I was looking at godaddy.com which says they offer up to 10 MySQL DBs, but I don't know why you would need more than 1 ever since a DB can have mutliple tables. Can't multiple DBs be integrated into a single DB? Is there an example case where its better or unfeasible to not have multiple ones? And how do you differentiate between them when you want to call them, from their directory or from a name?
Best,
I guess separation of concerns would be the most obvious answer. In the same way you can have all of your functionality in one humongous class in object oriented programming, it's a good idea to keep non-related information separate. It's easier to wrap your head around smaller chunks of data, and future developers mights start to think tables are related, and aggregate data in a way they were never meant to.
Imagine that you're doing two different projects with two different teams. Maybe you won't one team to access the other team tables.
There can also be a space limit in each database, and It each one can be configured with specific params to optimize the performance.
In other hand, two final users can be assigned to make the backups of each entire database, and you wan`t one user to make the backup of the other DB because he could be able to restore the database in other place and access the first database data.
I'm sure there are some pretty good DBAs on the forum who can answer this in detail.

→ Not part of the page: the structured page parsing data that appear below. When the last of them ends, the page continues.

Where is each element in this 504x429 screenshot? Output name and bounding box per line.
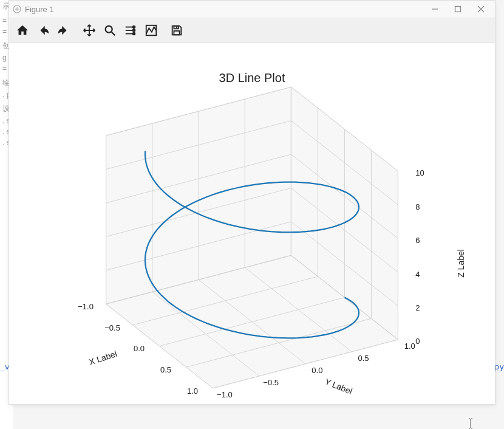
svg-rect-15 — [174, 31, 179, 35]
subplots-button[interactable] — [121, 21, 140, 40]
svg-text:0.0: 0.0 — [134, 344, 145, 353]
svg-point-12 — [133, 33, 135, 35]
back-button[interactable] — [33, 21, 53, 40]
home-button[interactable] — [13, 21, 32, 40]
window-title: Figure 1 — [25, 5, 54, 14]
svg-text:−1.0: −1.0 — [217, 390, 233, 399]
zoom-button[interactable] — [100, 21, 120, 40]
svg-text:4: 4 — [415, 270, 420, 279]
svg-text:0: 0 — [415, 337, 420, 346]
svg-text:10: 10 — [415, 168, 424, 177]
minimize-button[interactable] — [423, 1, 446, 18]
svg-text:8: 8 — [415, 202, 420, 211]
titlebar: Figure 1 — [9, 1, 495, 18]
forward-button[interactable] — [54, 21, 73, 40]
svg-text:Y Label: Y Label — [324, 377, 354, 397]
svg-rect-14 — [174, 26, 178, 29]
svg-text:0.0: 0.0 — [312, 366, 322, 375]
svg-line-6 — [112, 32, 115, 36]
svg-point-10 — [133, 26, 135, 29]
svg-rect-2 — [455, 7, 461, 12]
svg-text:−0.5: −0.5 — [104, 323, 120, 332]
svg-text:0.5: 0.5 — [160, 365, 171, 374]
app-icon — [12, 4, 22, 15]
close-button[interactable] — [469, 1, 492, 18]
svg-text:X Label: X Label — [88, 349, 118, 367]
maximize-button[interactable] — [446, 1, 469, 18]
svg-text:0.5: 0.5 — [358, 354, 369, 363]
svg-text:−0.5: −0.5 — [263, 378, 279, 387]
svg-point-5 — [106, 26, 112, 33]
toolbar — [9, 18, 495, 43]
editor-bottom-right: py — [494, 362, 504, 371]
svg-text:Z Label: Z Label — [456, 249, 466, 278]
svg-text:1.0: 1.0 — [404, 341, 415, 351]
svg-text:6: 6 — [415, 236, 420, 245]
svg-text:2: 2 — [415, 303, 420, 312]
plot-area[interactable]: 3D Line Plot −1.0−0.50.00.51.0−1.0−0.50.… — [9, 43, 495, 404]
pan-button[interactable] — [80, 21, 99, 40]
svg-text:1.0: 1.0 — [187, 386, 198, 396]
edit-button[interactable] — [141, 21, 161, 40]
svg-text:−1.0: −1.0 — [78, 302, 94, 311]
svg-point-11 — [133, 29, 135, 32]
save-button[interactable] — [167, 21, 186, 40]
figure-window: Figure 1 — [9, 0, 495, 405]
text-cursor-icon — [466, 418, 475, 429]
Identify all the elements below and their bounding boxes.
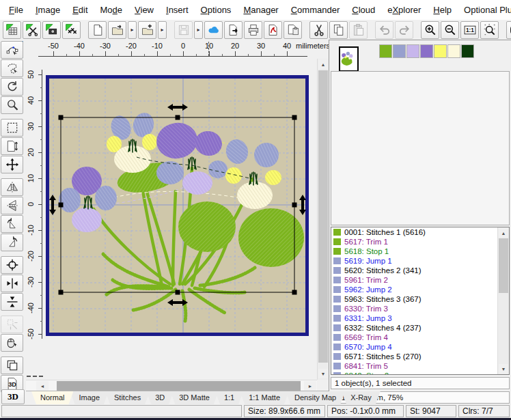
palette-swatch-2[interactable] [393,44,406,58]
palette-swatch-5[interactable] [434,44,447,58]
list-scrollbar[interactable]: ▲ ▼ [497,227,509,374]
stitch-row-5963[interactable]: 5963: Stitches 3 (367) [331,294,509,304]
menu-file[interactable]: File [3,2,29,18]
cloud-storage-button[interactable] [204,21,223,39]
stitch-row-6841[interactable]: 6841: Trim 5 [331,361,509,371]
rotate-ccw-button[interactable] [1,215,23,233]
editor-tools-button[interactable] [23,21,41,39]
menu-edit[interactable]: Edit [66,2,94,18]
menu-help[interactable]: Help [427,2,458,18]
vertical-scrollbar-thumb[interactable] [318,70,328,363]
stitch-row-6330[interactable]: 6330: Trim 3 [331,304,509,313]
rotate-tool-button[interactable] [1,78,23,96]
stitch-row-6331[interactable]: 6331: Jump 3 [331,313,509,323]
menu-options[interactable]: Options [195,2,238,18]
menu-optional-plug-ins[interactable]: Optional Plug-ins [458,2,511,18]
design-workspace[interactable]: 50403020100-10-20-30-40-50 [26,59,317,380]
tab-density-map[interactable]: Density Map [286,391,345,404]
redo-button[interactable] [395,21,413,39]
flip-horizontal-button[interactable] [1,178,23,196]
horizontal-scrollbar-thumb[interactable] [57,381,301,391]
open-file-button[interactable] [108,21,126,39]
stitch-block-list[interactable]: 0001: Stitches 1 (5616)5617: Trim 15618:… [331,227,510,375]
save-file-dropdown[interactable]: ▸ [194,21,203,39]
zoom-1-1-button[interactable] [460,21,479,39]
stitch-row-5962[interactable]: 5962: Jump 2 [331,285,509,294]
vertical-scrollbar[interactable]: ▲ ▼ [317,59,329,380]
palette-swatch-4[interactable] [420,44,433,58]
stitch-row-6842[interactable]: 6842: Stop 2 [331,371,509,375]
open-file-dropdown[interactable]: ▸ [128,21,137,39]
stitch-row-5617[interactable]: 5617: Trim 1 [331,237,509,247]
stitch-row-6570[interactable]: 6570: Jump 4 [331,342,509,352]
scroll-right-icon[interactable]: ► [304,381,316,391]
mode-3d-button[interactable]: 3D [1,389,25,404]
move-tool-button[interactable] [1,156,23,173]
menu-manager[interactable]: Manager [237,2,284,18]
stitch-row-5618[interactable]: 5618: Stop 1 [331,247,509,256]
center-vertical-button[interactable] [1,293,23,311]
scroll-down-icon[interactable]: ▼ [318,369,328,378]
rotate-cw-button[interactable] [1,234,23,251]
menu-view[interactable]: View [128,2,160,18]
rectangle-select-button[interactable] [1,119,23,137]
tab-image[interactable]: Image [70,391,109,404]
node-editor-button[interactable] [1,41,23,59]
list-scroll-down-icon[interactable]: ▼ [499,364,508,374]
export-pdf-button[interactable] [264,21,282,39]
flip-vertical-button[interactable] [1,197,23,214]
list-scroll-up-icon[interactable]: ▲ [499,228,508,238]
tab-3d[interactable]: 3D [146,391,174,404]
menu-commander[interactable]: Commander [285,2,346,18]
manager-button[interactable] [3,21,21,39]
stitch-row-6569[interactable]: 6569: Trim 4 [331,333,509,342]
merge-file-button[interactable] [138,21,156,39]
stitch-row-6571[interactable]: 6571: Stitches 5 (270) [331,352,509,361]
design-page[interactable] [46,75,309,336]
cut-button[interactable] [309,21,328,39]
center-design-button[interactable] [1,256,23,274]
horizontal-scrollbar[interactable]: ◄ ► [26,380,317,391]
transform-small-button[interactable] [1,316,23,333]
pointer-options-button[interactable] [1,334,23,352]
print-button[interactable] [244,21,262,39]
stitch-row-5620[interactable]: 5620: Stitches 2 (341) [331,266,509,275]
copy-design-page-button[interactable] [284,21,302,39]
tab-stitches[interactable]: Stitches [105,391,150,404]
palette-swatch-6[interactable] [447,44,460,58]
zoom-out-button[interactable] [441,21,459,39]
tab-x-ray[interactable]: X-Ray [342,391,381,404]
paste-button[interactable] [349,21,368,39]
menu-insert[interactable]: Insert [160,2,195,18]
tab-normal[interactable]: Normal [31,391,73,404]
freehand-select-button[interactable] [1,59,23,77]
copy-button[interactable] [329,21,348,39]
hoop-button[interactable] [506,21,511,39]
tab-1-1[interactable]: 1:1 [215,391,243,404]
zoom-selection-button[interactable] [480,21,499,39]
menu-cloud[interactable]: Cloud [346,2,381,18]
stitch-row-5961[interactable]: 5961: Trim 2 [331,275,509,285]
stitch-row-6332[interactable]: 6332: Stitches 4 (237) [331,323,509,333]
export-file-button[interactable] [224,21,243,39]
palette-swatch-7[interactable] [461,44,474,58]
small-window-button[interactable] [1,356,23,374]
center-horizontal-button[interactable] [1,275,23,292]
stitch-row-5619[interactable]: 5619: Jump 1 [331,256,509,266]
stitch-row-0001[interactable]: 0001: Stitches 1 (5616) [331,227,509,237]
scroll-up-icon[interactable]: ▲ [318,59,328,69]
menu-mode[interactable]: Mode [94,2,129,18]
design-thumbnail[interactable] [339,46,359,72]
palette-swatch-1[interactable] [379,44,392,58]
tab-1-1-matte[interactable]: 1:1 Matte [240,391,289,404]
cross-stitch-button[interactable] [62,21,81,39]
merge-file-dropdown[interactable]: ▸ [158,21,167,39]
palette-swatch-3[interactable] [406,44,419,58]
zoom-in-button[interactable] [421,21,439,39]
scroll-left-icon[interactable]: ◄ [36,381,49,391]
zoom-tool-button[interactable] [1,96,23,114]
tab-3d-matte[interactable]: 3D Matte [170,391,219,404]
undo-button[interactable] [375,21,393,39]
menu-explorer[interactable]: eXplorer [381,2,427,18]
design-page-size-button[interactable] [1,137,23,155]
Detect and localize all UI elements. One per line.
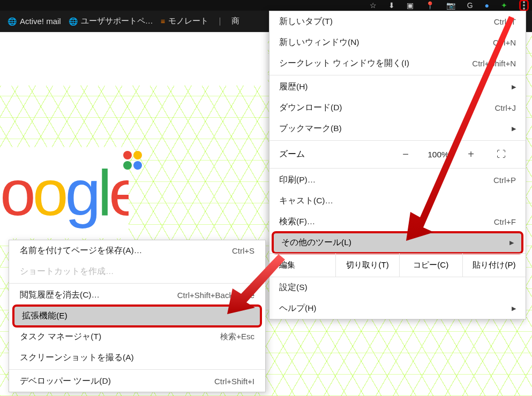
zoom-out-button[interactable]: − bbox=[391, 148, 421, 161]
menu-separator bbox=[269, 168, 526, 169]
menu-settings[interactable]: 設定(S) bbox=[269, 277, 526, 298]
edit-label: 編集 bbox=[269, 254, 335, 277]
menu-print[interactable]: 印刷(P)…Ctrl+P bbox=[269, 170, 526, 191]
menu-label: ダウンロード(D) bbox=[279, 102, 342, 113]
menu-incognito[interactable]: シークレット ウィンドウを開く(I)Ctrl+Shift+N bbox=[269, 53, 526, 74]
menu-bookmarks[interactable]: ブックマーク(B)▶ bbox=[269, 118, 526, 139]
menu-separator bbox=[269, 75, 526, 75]
bookmark-label: Active! mail bbox=[20, 17, 61, 26]
zoom-label: ズーム bbox=[279, 149, 391, 160]
edit-copy[interactable]: コピー(C) bbox=[399, 254, 462, 277]
bg-whiteblock bbox=[0, 32, 268, 86]
google-apps-icon bbox=[123, 151, 142, 170]
menu-label: 設定(S) bbox=[279, 282, 308, 293]
google-logo-text: oogle bbox=[0, 156, 129, 230]
menu-shortcut: Ctrl+Shift+N bbox=[472, 59, 516, 68]
edit-paste[interactable]: 貼り付け(P) bbox=[462, 254, 526, 277]
camera-icon[interactable]: 📷 bbox=[446, 1, 455, 10]
menu-label: スクリーンショットを撮る(A) bbox=[20, 352, 134, 363]
submenu-clear-history[interactable]: 閲覧履歴を消去(C)…Ctrl+Shift+Backspace bbox=[9, 285, 265, 306]
submenu-save-page[interactable]: 名前を付けてページを保存(A)…Ctrl+S bbox=[9, 240, 265, 261]
menu-downloads[interactable]: ダウンロード(D)Ctrl+J bbox=[269, 97, 526, 118]
menu-label: ショートカットを作成… bbox=[20, 266, 114, 277]
chevron-right-icon: ▶ bbox=[512, 83, 516, 90]
menu-label: ヘルプ(H) bbox=[279, 303, 317, 314]
menu-label: 履歴(H) bbox=[279, 81, 308, 93]
menu-shortcut: Ctrl+S bbox=[232, 246, 254, 255]
menu-shortcut: Ctrl+P bbox=[493, 176, 516, 185]
bookmark-monorate[interactable]: ≡モノレート bbox=[161, 16, 208, 26]
globe-icon: 🌐 bbox=[69, 17, 78, 26]
menu-label: 印刷(P)… bbox=[279, 174, 316, 186]
menu-shortcut: Ctrl+Shift+Backspace bbox=[177, 291, 254, 300]
edit-cut[interactable]: 切り取り(T) bbox=[335, 254, 399, 277]
menu-label: キャスト(C)… bbox=[279, 195, 333, 207]
more-tools-submenu: 名前を付けてページを保存(A)…Ctrl+S ショートカットを作成… 閲覧履歴を… bbox=[9, 240, 266, 392]
submenu-task-manager[interactable]: タスク マネージャ(T)検索+Esc bbox=[9, 326, 265, 347]
bookmark-shou[interactable]: 商 bbox=[231, 16, 239, 26]
submenu-devtools[interactable]: デベロッパー ツール(D)Ctrl+Shift+I bbox=[9, 371, 265, 392]
menu-shortcut: Ctrl+J bbox=[494, 103, 516, 112]
menu-find[interactable]: 検索(F)…Ctrl+F bbox=[269, 211, 526, 232]
menu-separator bbox=[269, 140, 526, 141]
zoom-value: 100% bbox=[421, 150, 456, 159]
menu-separator bbox=[9, 283, 265, 284]
kebab-icon bbox=[523, 1, 525, 10]
menu-shortcut: Ctrl+T bbox=[494, 17, 516, 26]
menu-label: 新しいタブ(T) bbox=[279, 16, 333, 27]
menu-label: 閲覧履歴を消去(C)… bbox=[20, 290, 100, 301]
menu-more-tools[interactable]: その他のツール(L)▶ bbox=[272, 231, 523, 254]
star-icon[interactable]: ☆ bbox=[370, 1, 377, 10]
bookmark-separator: ｜ bbox=[216, 16, 224, 26]
chrome-menu-button[interactable] bbox=[519, 0, 529, 11]
bookmark-label: モノレート bbox=[168, 16, 208, 26]
fullscreen-icon[interactable]: ⛶ bbox=[486, 149, 516, 160]
menu-zoom: ズーム − 100% + ⛶ bbox=[269, 142, 526, 167]
pin-icon[interactable]: 📍 bbox=[425, 1, 434, 10]
menu-shortcut: Ctrl+N bbox=[493, 38, 516, 47]
menu-edit-row: 編集 切り取り(T) コピー(C) 貼り付け(P) bbox=[269, 253, 526, 277]
google-logo-area: oogle bbox=[0, 147, 129, 238]
menu-label: 新しいウィンドウ(N) bbox=[279, 37, 359, 48]
menu-label: デベロッパー ツール(D) bbox=[20, 376, 111, 387]
download-icon[interactable]: ⬇ bbox=[388, 1, 395, 10]
globe-icon: 🌐 bbox=[8, 17, 17, 26]
submenu-extensions[interactable]: 拡張機能(E) bbox=[12, 304, 262, 328]
chevron-right-icon: ▶ bbox=[509, 239, 514, 246]
submenu-screenshot[interactable]: スクリーンショットを撮る(A) bbox=[9, 347, 265, 368]
monorate-icon: ≡ bbox=[161, 17, 165, 26]
menu-new-window[interactable]: 新しいウィンドウ(N)Ctrl+N bbox=[269, 32, 526, 53]
menu-help[interactable]: ヘルプ(H)▶ bbox=[269, 298, 526, 319]
bookmark-label: ユーザサポートペ… bbox=[81, 16, 153, 26]
google-ext-icon[interactable]: G bbox=[467, 1, 473, 10]
browser-toolbar: ☆ ⬇ ▣ 📍 📷 G ● ✦ bbox=[0, 0, 532, 11]
submenu-create-shortcut: ショートカットを作成… bbox=[9, 261, 265, 282]
menu-history[interactable]: 履歴(H)▶ bbox=[269, 77, 526, 97]
menu-shortcut: Ctrl+Shift+I bbox=[214, 377, 254, 386]
menu-label: 拡張機能(E) bbox=[22, 310, 68, 322]
chevron-right-icon: ▶ bbox=[512, 305, 516, 312]
zoom-in-button[interactable]: + bbox=[456, 148, 486, 161]
menu-label: シークレット ウィンドウを開く(I) bbox=[279, 58, 409, 69]
office-icon[interactable]: ▣ bbox=[407, 1, 414, 10]
menu-new-tab[interactable]: 新しいタブ(T)Ctrl+T bbox=[269, 11, 526, 32]
menu-shortcut: 検索+Esc bbox=[220, 332, 254, 342]
bookmark-active-mail[interactable]: 🌐Active! mail bbox=[8, 17, 61, 26]
menu-shortcut: Ctrl+F bbox=[494, 217, 516, 226]
menu-label: タスク マネージャ(T) bbox=[20, 331, 101, 342]
blue-dot-icon[interactable]: ● bbox=[485, 1, 489, 10]
extensions-puzzle-icon[interactable]: ✦ bbox=[501, 1, 507, 10]
menu-cast[interactable]: キャスト(C)… bbox=[269, 191, 526, 211]
bookmark-user-support[interactable]: 🌐ユーザサポートペ… bbox=[69, 16, 153, 26]
chevron-right-icon: ▶ bbox=[512, 125, 516, 132]
menu-label: その他のツール(L) bbox=[281, 237, 351, 248]
menu-separator bbox=[9, 369, 265, 370]
bookmark-label: 商 bbox=[231, 16, 239, 26]
menu-label: ブックマーク(B) bbox=[279, 123, 342, 134]
menu-label: 検索(F)… bbox=[279, 216, 315, 227]
menu-label: 名前を付けてページを保存(A)… bbox=[20, 245, 142, 256]
chrome-main-menu: 新しいタブ(T)Ctrl+T 新しいウィンドウ(N)Ctrl+N シークレット … bbox=[269, 11, 526, 319]
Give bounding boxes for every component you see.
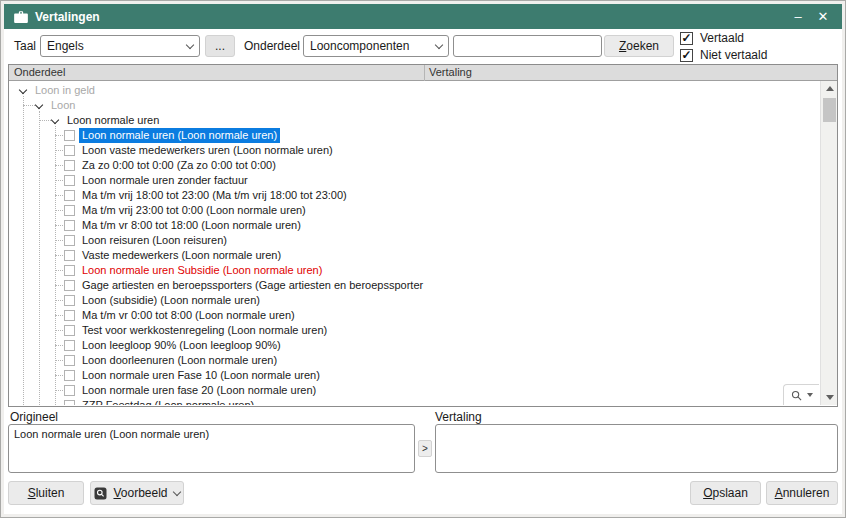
tree-item-label: Loon vaste medewerkers uren (Loon normal… <box>82 143 333 158</box>
magnifier-icon <box>791 390 802 401</box>
translated-checkbox[interactable]: ✓ <box>680 32 693 45</box>
tree-guide <box>55 135 63 136</box>
tree-item-label: ZZP Feestdag (Loon normale uren) <box>82 398 254 405</box>
save-label: Opslaan <box>703 486 748 500</box>
tree-item[interactable]: Test voor werkkostenregeling (Loon norma… <box>9 323 820 338</box>
item-checkbox[interactable] <box>64 295 75 306</box>
tree-guide <box>55 315 63 316</box>
tree-item[interactable]: Ma t/m vrij 23:00 tot 0:00 (Loon normale… <box>9 203 820 218</box>
tree-guide <box>55 285 63 286</box>
item-checkbox[interactable] <box>64 400 75 405</box>
item-checkbox[interactable] <box>64 280 75 291</box>
list-zoom-control[interactable] <box>783 384 819 405</box>
section-select[interactable]: Looncomponenten <box>303 35 449 57</box>
tree-item[interactable]: Loon normale uren zonder factuur <box>9 173 820 188</box>
tree-item-label: Gage artiesten en beroepssporters (Gage … <box>82 278 423 293</box>
tree-group-label[interactable]: Loon <box>51 98 75 113</box>
tree-guide <box>23 96 24 405</box>
tree-guide <box>55 375 63 376</box>
tree-item[interactable]: Loon normale uren Subsidie (Loon normale… <box>9 263 820 278</box>
language-select[interactable]: Engels <box>40 35 200 57</box>
item-checkbox[interactable] <box>64 130 75 141</box>
item-checkbox[interactable] <box>64 205 75 216</box>
original-textarea[interactable]: Loon normale uren (Loon normale uren) <box>8 424 415 473</box>
tree-item-label: Loon normale uren (Loon normale uren) <box>79 128 280 143</box>
item-checkbox[interactable] <box>64 250 75 261</box>
item-checkbox[interactable] <box>64 160 75 171</box>
minimize-button[interactable]: – <box>789 4 807 29</box>
scroll-up-icon[interactable] <box>821 81 837 96</box>
tree-item[interactable]: Loon vaste medewerkers uren (Loon normal… <box>9 143 820 158</box>
tree-item-label: Loon (subsidie) (Loon normale uren) <box>82 293 260 308</box>
item-checkbox[interactable] <box>64 190 75 201</box>
tree-group-label[interactable]: Loon normale uren <box>67 113 159 128</box>
filter-translated-row[interactable]: ✓ Vertaald <box>680 31 744 45</box>
translation-textarea[interactable] <box>435 424 838 473</box>
tree-item[interactable]: Loon doorleenuren (Loon normale uren) <box>9 353 820 368</box>
close-dialog-button[interactable]: Sluiten <box>8 481 84 505</box>
tree-guide <box>55 240 63 241</box>
close-button[interactable]: ✕ <box>814 4 832 29</box>
tree-item[interactable]: Loon leegloop 90% (Loon leegloop 90%) <box>9 338 820 353</box>
preview-label: Voorbeeld <box>113 486 167 500</box>
chevron-down-icon[interactable] <box>51 116 59 124</box>
tree-item[interactable]: Loon reisuren (Loon reisuren) <box>9 233 820 248</box>
item-checkbox[interactable] <box>64 310 75 321</box>
tree-item[interactable]: Ma t/m vr 0:00 tot 8:00 (Loon normale ur… <box>9 308 820 323</box>
copy-to-translation-button[interactable]: > <box>418 440 432 457</box>
item-checkbox[interactable] <box>64 325 75 336</box>
tree-guide <box>55 300 63 301</box>
tree-group-row[interactable]: Loon normale uren <box>9 113 820 128</box>
tree-item[interactable]: Loon normale uren (Loon normale uren) <box>9 128 820 143</box>
close-dialog-label: Sluiten <box>28 486 65 500</box>
tree-guide <box>55 270 63 271</box>
tree-item-label: Loon normale uren Fase 10 (Loon normale … <box>82 368 320 383</box>
tree-item[interactable]: Loon normale uren fase 20 (Loon normale … <box>9 383 820 398</box>
item-checkbox[interactable] <box>64 340 75 351</box>
search-button[interactable]: Zoeken <box>604 35 674 57</box>
titlebar: Vertalingen – ✕ <box>4 4 842 29</box>
more-languages-button[interactable]: ... <box>205 35 235 57</box>
tree-guide <box>23 105 35 106</box>
briefcase-icon <box>14 11 28 23</box>
tree-item[interactable]: ZZP Feestdag (Loon normale uren) <box>9 398 820 405</box>
tree-group-row[interactable]: Loon in geld <box>9 83 820 98</box>
item-checkbox[interactable] <box>64 385 75 396</box>
tree-item-label: Loon doorleenuren (Loon normale uren) <box>82 353 277 368</box>
column-vertaling[interactable]: Vertaling <box>429 66 472 78</box>
scroll-down-icon[interactable] <box>821 390 837 405</box>
search-input[interactable] <box>453 35 602 57</box>
item-checkbox[interactable] <box>64 265 75 276</box>
tree-group-row[interactable]: Loon <box>9 98 820 113</box>
save-button[interactable]: Opslaan <box>690 481 761 505</box>
item-checkbox[interactable] <box>64 370 75 381</box>
item-checkbox[interactable] <box>64 220 75 231</box>
item-checkbox[interactable] <box>64 175 75 186</box>
tree-group-label[interactable]: Loon in geld <box>35 83 95 98</box>
item-checkbox[interactable] <box>64 355 75 366</box>
tree-item[interactable]: Ma t/m vrij 18:00 tot 23:00 (Ma t/m vrij… <box>9 188 820 203</box>
tree-item[interactable]: Za zo 0:00 tot 0:00 (Za zo 0:00 tot 0:00… <box>9 158 820 173</box>
cancel-button[interactable]: Annuleren <box>766 481 838 505</box>
tree-item[interactable]: Gage artiesten en beroepssporters (Gage … <box>9 278 820 293</box>
chevron-down-icon[interactable] <box>35 101 43 109</box>
scrollbar-thumb[interactable] <box>823 98 836 122</box>
tree-item-label: Loon normale uren fase 20 (Loon normale … <box>82 383 316 398</box>
tree-item[interactable]: Loon normale uren Fase 10 (Loon normale … <box>9 368 820 383</box>
item-checkbox[interactable] <box>64 145 75 156</box>
tree-item[interactable]: Vaste medewerkers (Loon normale uren) <box>9 248 820 263</box>
column-onderdeel[interactable]: Onderdeel <box>14 66 65 78</box>
section-value: Looncomponenten <box>310 36 436 56</box>
chevron-down-icon[interactable] <box>19 86 27 94</box>
tree-guide <box>39 111 40 405</box>
vertical-scrollbar[interactable] <box>820 81 837 405</box>
item-checkbox[interactable] <box>64 235 75 246</box>
tree-guide <box>55 195 63 196</box>
tree-item[interactable]: Loon (subsidie) (Loon normale uren) <box>9 293 820 308</box>
vertalingen-window: Vertalingen – ✕ Taal Engels ... Onderdee… <box>0 0 846 518</box>
tree-item[interactable]: Ma t/m vr 8:00 tot 18:00 (Loon normale u… <box>9 218 820 233</box>
tree: Loon in geldLoonLoon normale urenLoon no… <box>9 81 820 405</box>
untranslated-checkbox[interactable]: ✓ <box>680 49 693 62</box>
filter-untranslated-row[interactable]: ✓ Niet vertaald <box>680 48 767 62</box>
preview-button[interactable]: Voorbeeld <box>90 481 184 505</box>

Storing tables in different databases makes because you are able to backup them up individually. Furthermore, you will be able to control access to each database under different NT groups (e.g. Admin vs. users). Although this can be done at the indvidual table level, sometimes it makes sense to grant or deny access to an entire database to a particular group.
When you need to call them in SQL Server you need to append the database name to the query like this SELECT * FROM [MyDatabase].[dbo].[MyTable].
One other reason to use separate databases relates to whether you need full transactional recovery or not. For instance, if I havea bunch of tables that are populated on a schedule through import processes and never by the users, putting them in a separate database allows me to set the recovery mode to simple which reduces the logging (a good thing when you are loading millions of records at once). I can also not do transactional log backup every fifteen minutes like I do for the data in the database with the user inserted data. It could also make recovery a faster process when needed as the databases would be smaller and thus individally take less time to recover. Won't help much when the whole server crashes but it could help a lot if onely one datbase gets corrupted for some reason. If the data relates to different applications, it simplifies the security as well to have the data in separte databases. And of course sometimes we have commercial databases and we can;t add tables to those and so may need a separate database to handles some things we want to add to that data (we do this for instance with our Project Management software, we have a spearate database where we extract and summarize data from the PM system for reporting and then write all our custome reports off that.)